Copyright 2021-2022 Lawrence Livermore National Security, LLC and other MuyGPyS Project Developers. See the top-level COPYRIGHT file for details.

SPDX-License-Identifier: MIT

One-Line Regression WorkflowΒΆ

This notebook walks through the same regression workflow as the univariate regression tutorial.

This workflow differs from the tutorial by making use of a high-level API that automates all of the steps contained therein. MuyGPyS.examples automates a small number of such workflows. While it is recommended to stick to the lower-level API, the supported high-level APIs are useful for the simple applications that they support.

[1]:
import matplotlib.pyplot as plt
import numpy as np

# This is necessary if JAX is installed as the benchmark GP is not designed with JAX in mind.
from MuyGPyS import config
if config.muygpys_jax_enabled is True:
    config.update("muygpys_jax_enabled", False)

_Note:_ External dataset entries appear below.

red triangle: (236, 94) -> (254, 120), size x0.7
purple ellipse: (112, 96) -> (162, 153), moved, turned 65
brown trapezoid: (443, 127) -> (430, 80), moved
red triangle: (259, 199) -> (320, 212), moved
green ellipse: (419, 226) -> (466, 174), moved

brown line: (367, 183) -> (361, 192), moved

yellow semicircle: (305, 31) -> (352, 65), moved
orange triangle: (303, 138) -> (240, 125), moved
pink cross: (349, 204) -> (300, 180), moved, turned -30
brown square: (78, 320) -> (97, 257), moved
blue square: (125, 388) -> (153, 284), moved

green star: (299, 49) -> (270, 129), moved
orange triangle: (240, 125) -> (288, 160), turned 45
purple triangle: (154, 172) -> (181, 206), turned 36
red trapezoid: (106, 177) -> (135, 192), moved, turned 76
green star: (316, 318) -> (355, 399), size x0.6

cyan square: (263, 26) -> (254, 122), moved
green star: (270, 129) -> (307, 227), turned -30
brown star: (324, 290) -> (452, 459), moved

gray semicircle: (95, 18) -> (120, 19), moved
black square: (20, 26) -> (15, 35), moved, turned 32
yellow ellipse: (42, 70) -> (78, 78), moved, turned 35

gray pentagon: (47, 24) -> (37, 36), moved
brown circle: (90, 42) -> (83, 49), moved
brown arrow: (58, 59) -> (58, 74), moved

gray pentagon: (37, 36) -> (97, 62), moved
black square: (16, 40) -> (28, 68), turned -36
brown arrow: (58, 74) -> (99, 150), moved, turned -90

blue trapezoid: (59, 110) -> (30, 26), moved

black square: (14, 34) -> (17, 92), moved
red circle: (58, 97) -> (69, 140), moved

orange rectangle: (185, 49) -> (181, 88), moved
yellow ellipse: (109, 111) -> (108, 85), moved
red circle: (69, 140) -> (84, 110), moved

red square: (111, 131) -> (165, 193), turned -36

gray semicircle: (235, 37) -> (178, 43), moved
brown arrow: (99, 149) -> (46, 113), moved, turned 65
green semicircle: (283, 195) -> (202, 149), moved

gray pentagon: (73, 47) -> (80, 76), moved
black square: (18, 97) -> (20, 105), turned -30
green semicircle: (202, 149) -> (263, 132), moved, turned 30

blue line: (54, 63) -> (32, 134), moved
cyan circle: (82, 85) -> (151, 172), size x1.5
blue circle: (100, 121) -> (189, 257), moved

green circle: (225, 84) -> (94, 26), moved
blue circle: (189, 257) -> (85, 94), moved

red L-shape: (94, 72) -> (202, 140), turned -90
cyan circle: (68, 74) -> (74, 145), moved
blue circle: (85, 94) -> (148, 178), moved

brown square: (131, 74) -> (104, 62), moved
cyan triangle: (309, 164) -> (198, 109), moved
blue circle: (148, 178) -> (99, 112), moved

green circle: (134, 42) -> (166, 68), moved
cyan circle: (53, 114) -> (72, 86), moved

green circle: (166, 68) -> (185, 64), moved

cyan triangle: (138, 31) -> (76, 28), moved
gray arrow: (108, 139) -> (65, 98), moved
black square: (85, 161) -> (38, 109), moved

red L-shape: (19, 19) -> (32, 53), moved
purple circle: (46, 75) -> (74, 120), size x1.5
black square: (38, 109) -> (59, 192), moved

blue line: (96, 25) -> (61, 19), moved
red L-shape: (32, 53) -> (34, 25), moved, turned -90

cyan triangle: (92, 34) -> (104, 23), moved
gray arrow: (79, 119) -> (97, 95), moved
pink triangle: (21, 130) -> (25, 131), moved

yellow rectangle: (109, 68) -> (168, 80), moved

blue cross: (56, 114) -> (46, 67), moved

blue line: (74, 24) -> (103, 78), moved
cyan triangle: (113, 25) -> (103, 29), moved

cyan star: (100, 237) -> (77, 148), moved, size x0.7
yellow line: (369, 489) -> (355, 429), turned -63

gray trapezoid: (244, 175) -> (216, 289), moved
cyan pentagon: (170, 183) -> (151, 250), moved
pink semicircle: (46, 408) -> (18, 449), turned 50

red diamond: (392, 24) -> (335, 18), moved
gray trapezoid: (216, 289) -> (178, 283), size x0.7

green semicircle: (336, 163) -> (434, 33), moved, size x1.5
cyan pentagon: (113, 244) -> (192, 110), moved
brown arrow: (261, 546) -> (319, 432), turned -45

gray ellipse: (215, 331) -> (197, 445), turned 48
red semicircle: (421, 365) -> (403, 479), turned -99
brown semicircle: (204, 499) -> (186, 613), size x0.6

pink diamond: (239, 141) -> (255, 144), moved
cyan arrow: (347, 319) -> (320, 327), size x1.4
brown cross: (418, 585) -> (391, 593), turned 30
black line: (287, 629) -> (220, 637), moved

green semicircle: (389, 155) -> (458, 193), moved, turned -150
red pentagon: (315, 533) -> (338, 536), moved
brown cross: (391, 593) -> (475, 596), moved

from MuyGPyS._test.gp import benchmark_sample, benchmark_sample_full, BenchmarkGP

We will set a random seed here for consistency when building docs. In practice we would not fix a seed.

[2]:
np.random.seed(0)

We perform the same operations to sample a curve from a conventional GP as described in the tutorial notebook.

[3]:
lb = -10.0
ub = 10.0
data_count = 5001
train_step = 10
x = np.linspace(lb, ub, data_count).reshape(data_count, 1)
test_features = x[np.mod(np.arange(data_count), train_step) != 0, :]
train_features = x[::train_step, :]
test_count, _ = test_features.shape
train_count, _ = train_features.shape
[4]:
nugget_var = 1e-14
fixed_length_scale = 1.0
benchmark_kwargs = {
    "kern": "matern",
    "metric": "l2",
    "eps": {"val": nugget_var},
    "nu": {"val": 2.0},
    "length_scale": {"val": fixed_length_scale},
}
gp = BenchmarkGP(**benchmark_kwargs)
[5]:
y = benchmark_sample(gp, x)
[6]:
test_responses = y[np.mod(np.arange(data_count), train_step) != 0, :]
measurement_eps = 1e-5
train_responses = y[::train_step, :] + np.random.normal(0, measurement_eps, size=(train_count,1))
[7]:
fig, axes = plt.subplots(2, 1, figsize=(15, 11))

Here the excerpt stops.